Extracting MNIST_data/train-images-idx3-ubyte.gz
Extracting MNIST_data/train-labels-idx1-ubyte.gz
Extracting MNIST_data/t10k-images-idx3-ubyte.gz
Extracting MNIST_data/t10k-labels-idx1-ubyte.gz


# Network Creation

Let's first define some parameters.

In [17]:
numClasses = 10 # The number of categories the model is choosing from
inputSize = 784 # A 28x28 image will have 784 total pixel values
numHiddenUnits = 50 # Number of hidden units this one layer NN will have
trainingIterations = 10000 # Number of times the training loop is run
batchSize = 100 # Represents how many images we feed in one training batch

Now we'll start by defining placeholders for our inputs and outputs. The purpose of a placeholder is basically to tell Tensorflow "We're going to input in our input data and labels vector later, but for now, we're going to define these placeholder variables instead". It lets Tensorflow know about the size of the inputs and labels beforehand. The shape of X will be None x inputSize and None x numClasses for y (our labels). The None keyword means that the value can be determined at session runtime. We normally have None as our first dimension so that we can have variable batch sizes (With a batch size of 100, the input to the network would be 100 x 784). With the None keywoard, we don't have to specify batch_size until later. 

In [18]:
tf.reset_default_graph() # Just to make sure that we start with a new graph
X = tf.placeholder(tf.float32, shape = [None, inputSize])
y = tf.placeholder(tf.float32, shape = [None, numClasses])

Next, we will define the weight matrices and bias terms.

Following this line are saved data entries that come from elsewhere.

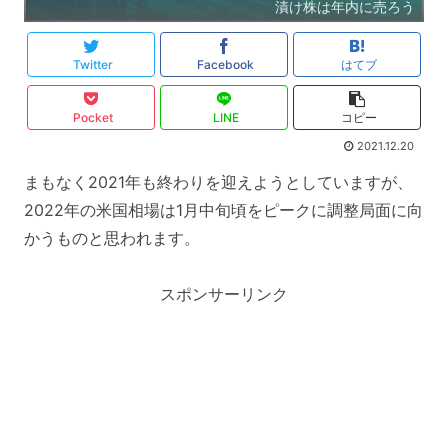
漬け株は年内に売ろう
Twitter
Facebook
はてブ
Pocket
LINE
コピー
2021.12.20
まもなく2021年も終わりを迎えようとしていますが、
2022年の米国相場は1月中旬頃をピークに調整局面に向
かうものと思われます。
スポンサーリンク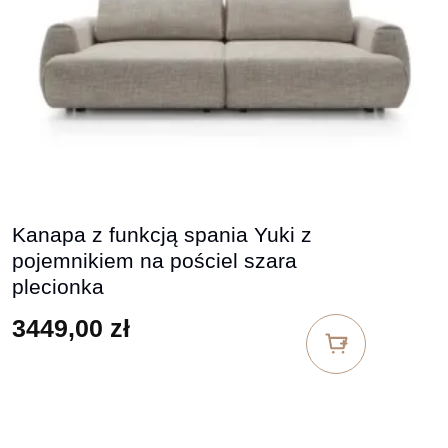
Kanapa z funkcją spania Yuki z
pojemnikiem na pościel szara
plecionka
3449,00
zł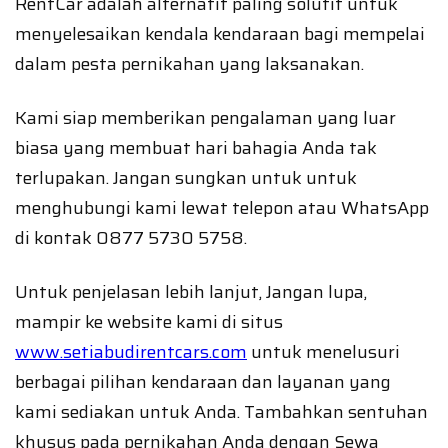
RentCar adalah alternatif paling solutif untuk
menyelesaikan kendala kendaraan bagi mempelai
dalam pesta pernikahan yang laksanakan.
Kami siap memberikan pengalaman yang luar
biasa yang membuat hari bahagia Anda tak
terlupakan. Jangan sungkan untuk untuk
menghubungi kami lewat telepon atau WhatsApp
di kontak 0877 5730 5758.
Untuk penjelasan lebih lanjut, Jangan lupa,
mampir ke website kami di situs
www.setiabudirentcars.com
untuk menelusuri
berbagai pilihan kendaraan dan layanan yang
kami sediakan untuk Anda. Tambahkan sentuhan
khusus pada pernikahan Anda dengan Sewa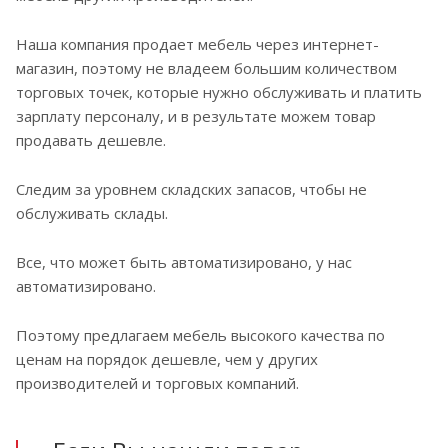
Наша компания продает мебель через интернет-
магазин, поэтому не владеем большим количеством
торговых точек, которые нужно обслуживать и платить
зарплату персоналу, и в результате можем товар
продавать дешевле.
Следим за уровнем складских запасов, чтобы не
обслуживать склады.
Все, что может быть автоматизировано, у нас
автоматизировано.
Поэтому предлагаем мебель высокого качества по
ценам на порядок дешевле, чем у других
производителей и торговых компаний.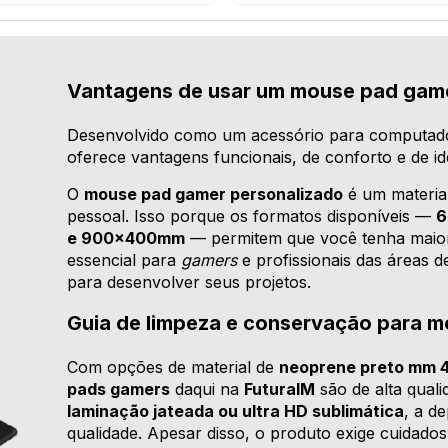
Vantagens de usar um mouse pad game
Desenvolvido como um acessório para computad
oferece vantagens funcionais, de conforto e de ide
O
mouse pad gamer personalizado
é um material
pessoal. Isso porque os formatos disponíveis —
6
e 900x400mm
— permitem que você tenha maior
essencial para
gamers
e profissionais das áreas 
para desenvolver seus projetos.
Guia de limpeza e conservação para 
Com opções de material de
neoprene preto mm 
pads gamers
daqui na
FuturaIM
são de alta qual
laminação jateada ou ultra HD sublimática
, a d
qualidade. Apesar disso, o produto exige cuidados 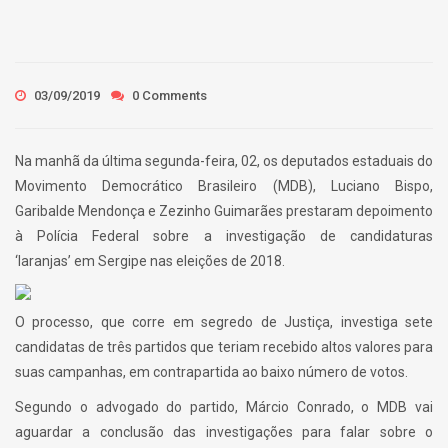
03/09/2019
0 Comments
Na manhã da última segunda-feira, 02, os deputados estaduais do
Movimento Democrático Brasileiro (MDB), Luciano Bispo,
Garibalde Mendonça e Zezinho Guimarães prestaram depoimento
à Polícia Federal sobre a investigação de candidaturas
‘laranjas’ em Sergipe nas eleições de 2018.
O processo, que corre em segredo de Justiça, investiga sete
candidatas de três partidos que teriam recebido altos valores para
suas campanhas, em contrapartida ao baixo número de votos.
Segundo o advogado do partido, Márcio Conrado, o MDB vai
aguardar a conclusão das investigações para falar sobre o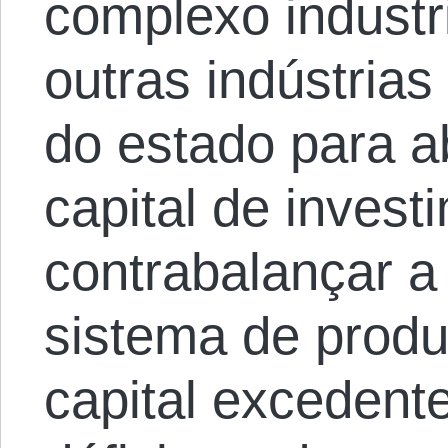
complexo industri
outras indústrias
do estado para a
capital de invest
contrabalançar a
sistema de prod
capital excedent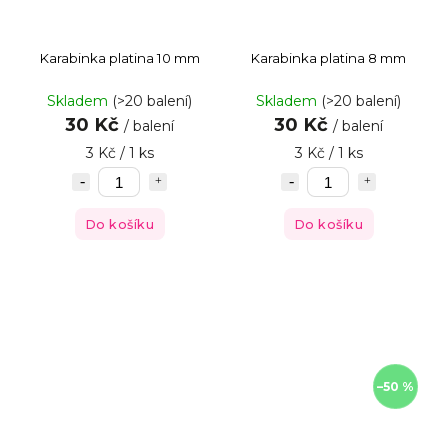
Karabinka platina 10 mm
Karabinka platina 8 mm
Skladem
(>20 balení)
Skladem
(>20 balení)
30 Kč
30 Kč
/ balení
/ balení
3 Kč / 1 ks
3 Kč / 1 ks
Do košíku
Do košíku
–50 %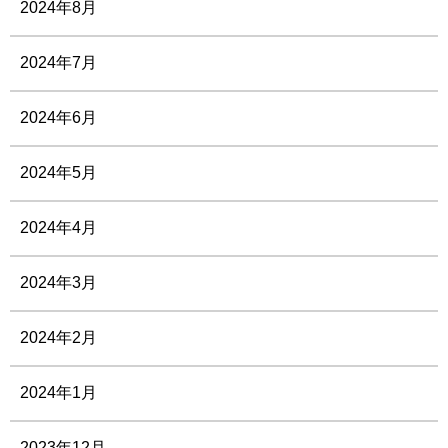
2024年8月
2024年7月
2024年6月
2024年5月
2024年4月
2024年3月
2024年2月
2024年1月
2023年12月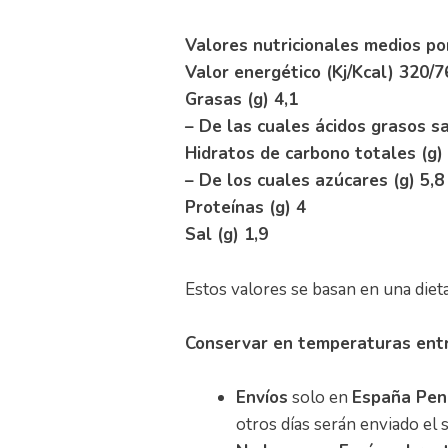
Valores nutricionales medios po
Valor energético (Kj/Kcal) 320/7
Grasas (g) 4,1
– De las cuales ácidos grasos sa
Hidratos de carbono totales (g) 
– De los cuales azúcares (g) 5,8
Proteínas (g) 4
Sal (g) 1,9
Estos valores se basan en una dieta 
Conservar en temperaturas entr
Envíos
solo en
España Pen
otros días serán enviado el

The key when defining these variable is to keep track of the shapes and to make sure that the output matrix of the previous layer is able to multiply with the weight matrix of the next layer. 

In [19]:
W1 = tf.Variable(tf.truncated_normal([inputSize, numHiddenUnits], stddev=0.1))
B1 = tf.Variable(tf.constant(0.1), [numHiddenUnits])
W2 = tf.Variable(tf.truncated_normal([numHiddenUnits, numClasses], stddev=0.1))
B2 = tf.Variable(tf.constant(0.1), [numClasses])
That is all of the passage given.